Financial modeling involves building a startup’s financial projections for investors to assess future growth prospects. It summarizes expenses, income, and financial decisions. Investors rely on credible numeric information to evaluate the viability of a unique business idea. A well-constructed financial model showcases a startup’s potential value and competitiveness in the market. Creating a financial model varies based on the startup’s nature, representing its economic considerations uniquely. It is crucial for making vital financial decisions in the corporate world, guiding investors to understand the startup’s financial health and prospects effectively.

Where is Financial Modelling Used For?

Financial models enable better financial decisions and find applications in various areas:

  1. Valuation: Financial models determine the fair value and startup valuation.
  2. Long-Term Planning: They aid in setting long-term goals based on different scenarios.
  3. Cost of Capital: Models assist in deciding the cost of capital for new projects.
  4. Resource Allocation: They help allocate resources for investments and expenditures.
  5. Fundraising: Financial models validate numbers presented to investors, facilitating fundraising efforts.

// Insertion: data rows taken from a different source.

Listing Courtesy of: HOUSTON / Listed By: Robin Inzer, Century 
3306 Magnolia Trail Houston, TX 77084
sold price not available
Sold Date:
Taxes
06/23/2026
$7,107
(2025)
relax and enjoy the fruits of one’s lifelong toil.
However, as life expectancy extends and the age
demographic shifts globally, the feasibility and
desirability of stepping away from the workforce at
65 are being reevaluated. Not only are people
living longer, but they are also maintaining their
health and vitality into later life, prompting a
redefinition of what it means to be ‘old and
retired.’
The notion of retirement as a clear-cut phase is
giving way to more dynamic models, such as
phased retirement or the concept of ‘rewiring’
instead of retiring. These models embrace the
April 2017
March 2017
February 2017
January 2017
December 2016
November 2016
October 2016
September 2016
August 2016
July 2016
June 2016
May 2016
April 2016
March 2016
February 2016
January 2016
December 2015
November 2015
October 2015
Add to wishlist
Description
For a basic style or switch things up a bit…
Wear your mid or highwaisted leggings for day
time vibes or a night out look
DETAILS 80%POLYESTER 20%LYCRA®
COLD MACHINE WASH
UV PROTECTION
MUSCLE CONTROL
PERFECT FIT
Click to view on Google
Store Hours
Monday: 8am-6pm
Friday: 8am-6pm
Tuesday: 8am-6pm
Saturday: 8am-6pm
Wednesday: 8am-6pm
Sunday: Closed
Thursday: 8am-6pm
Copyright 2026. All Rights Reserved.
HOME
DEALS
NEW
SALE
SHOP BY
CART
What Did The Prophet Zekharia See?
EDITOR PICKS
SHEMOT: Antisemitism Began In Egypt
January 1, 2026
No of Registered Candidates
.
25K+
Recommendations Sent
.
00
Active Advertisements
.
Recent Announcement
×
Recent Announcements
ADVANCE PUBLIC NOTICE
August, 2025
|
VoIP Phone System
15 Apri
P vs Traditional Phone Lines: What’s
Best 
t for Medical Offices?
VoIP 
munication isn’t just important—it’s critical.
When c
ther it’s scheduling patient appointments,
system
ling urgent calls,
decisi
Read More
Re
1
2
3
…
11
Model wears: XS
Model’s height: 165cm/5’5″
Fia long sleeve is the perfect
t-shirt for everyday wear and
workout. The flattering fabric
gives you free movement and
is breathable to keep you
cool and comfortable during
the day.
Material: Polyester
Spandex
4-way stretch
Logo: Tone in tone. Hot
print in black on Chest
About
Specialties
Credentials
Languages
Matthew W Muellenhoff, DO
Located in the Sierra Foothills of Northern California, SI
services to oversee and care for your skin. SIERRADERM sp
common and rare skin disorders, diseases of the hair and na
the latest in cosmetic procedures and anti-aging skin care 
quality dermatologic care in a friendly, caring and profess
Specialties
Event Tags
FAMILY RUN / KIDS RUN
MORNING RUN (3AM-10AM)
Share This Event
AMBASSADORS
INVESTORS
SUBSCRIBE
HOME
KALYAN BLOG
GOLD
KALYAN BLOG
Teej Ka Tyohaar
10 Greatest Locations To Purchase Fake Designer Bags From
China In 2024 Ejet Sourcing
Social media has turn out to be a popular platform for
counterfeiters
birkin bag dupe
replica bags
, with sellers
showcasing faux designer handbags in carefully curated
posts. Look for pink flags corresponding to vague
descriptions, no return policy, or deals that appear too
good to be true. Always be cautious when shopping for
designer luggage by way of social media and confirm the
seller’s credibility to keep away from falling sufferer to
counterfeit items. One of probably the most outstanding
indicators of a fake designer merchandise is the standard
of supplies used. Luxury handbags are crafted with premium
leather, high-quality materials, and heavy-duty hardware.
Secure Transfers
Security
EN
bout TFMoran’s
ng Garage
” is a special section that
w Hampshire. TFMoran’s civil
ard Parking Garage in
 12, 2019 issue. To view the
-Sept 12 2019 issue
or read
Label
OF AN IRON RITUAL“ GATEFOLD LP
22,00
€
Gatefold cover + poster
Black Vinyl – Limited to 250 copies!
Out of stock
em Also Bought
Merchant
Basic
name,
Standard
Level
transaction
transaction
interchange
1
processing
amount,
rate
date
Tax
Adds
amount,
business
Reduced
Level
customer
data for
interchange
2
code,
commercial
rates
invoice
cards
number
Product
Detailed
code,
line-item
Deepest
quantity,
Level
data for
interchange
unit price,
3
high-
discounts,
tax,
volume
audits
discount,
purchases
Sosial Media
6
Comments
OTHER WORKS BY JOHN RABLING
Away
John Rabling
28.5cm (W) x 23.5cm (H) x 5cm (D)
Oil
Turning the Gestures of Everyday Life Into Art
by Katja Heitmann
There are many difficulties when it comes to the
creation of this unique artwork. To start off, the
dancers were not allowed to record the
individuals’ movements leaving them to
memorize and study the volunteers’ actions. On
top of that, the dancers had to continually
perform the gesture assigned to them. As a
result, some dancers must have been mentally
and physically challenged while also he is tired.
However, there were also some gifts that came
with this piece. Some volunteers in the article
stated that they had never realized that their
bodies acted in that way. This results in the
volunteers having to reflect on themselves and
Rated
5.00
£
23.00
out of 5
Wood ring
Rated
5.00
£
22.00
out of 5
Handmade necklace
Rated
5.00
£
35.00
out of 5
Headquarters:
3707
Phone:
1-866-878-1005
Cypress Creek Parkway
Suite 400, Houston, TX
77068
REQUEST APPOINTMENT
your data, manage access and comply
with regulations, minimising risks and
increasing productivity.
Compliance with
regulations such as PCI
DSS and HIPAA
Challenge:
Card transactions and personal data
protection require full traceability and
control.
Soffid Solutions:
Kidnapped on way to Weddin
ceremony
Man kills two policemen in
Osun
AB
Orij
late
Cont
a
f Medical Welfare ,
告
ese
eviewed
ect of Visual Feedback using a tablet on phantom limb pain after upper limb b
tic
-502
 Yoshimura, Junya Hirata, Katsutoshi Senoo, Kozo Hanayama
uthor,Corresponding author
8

Who Needs a Financial Model & When Do You Need One?

Financial models are essential for various users and scenarios:

  1. Investment Banks: They use financial models for valuations in M&A or fundraising deals.
  2. Bankers and Credit Analysts: Financial models aid in credit rating decisions for projects or companies.
  3. Accountants and Valuation Advisors: They use financial models to develop valuation projections.
  4. Research Analysts: Financial models help in determining buy or sell ratings for securities.
  5. Companies: Financial models assist in creating funding plans and assessing finances and projects.
  6. New Entrepreneurs (Startups): They use financial models to impress potential investors and secure funding by presenting their plans and strategies.